● How to complete this task
Wherever a line holds the word "Amber", copy that line from the data.

Task inputs: Begin

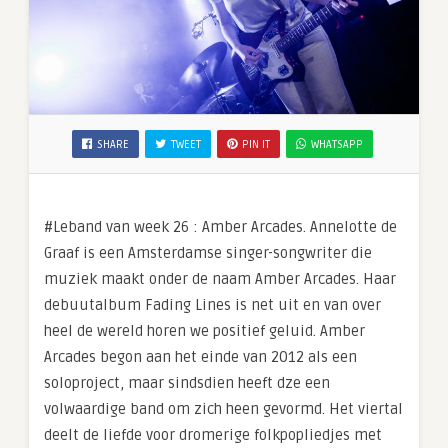
SHARE
TWEET
PIN IT
WHATSAPP
#Leband van week 26 : Amber Arcades. Annelotte de
Graaf is een Amsterdamse singer-songwriter die
muziek maakt onder de naam Amber Arcades. Haar
debuutalbum Fading Lines is net uit en van over
heel de wereld horen we positief geluid. Amber
Arcades begon aan het einde van 2012 als een
soloproject, maar sindsdien heeft dze een
volwaardige band om zich heen gevormd. Het viertal
deelt de liefde voor dromerige folkpopliedjes met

Task inputs: End

● Answer box
#Leband van week 26 : Amber Arcades. Annelotte de
muziek maakt onder de naam Amber Arcades. Haar
heel de wereld horen we positief geluid. Amber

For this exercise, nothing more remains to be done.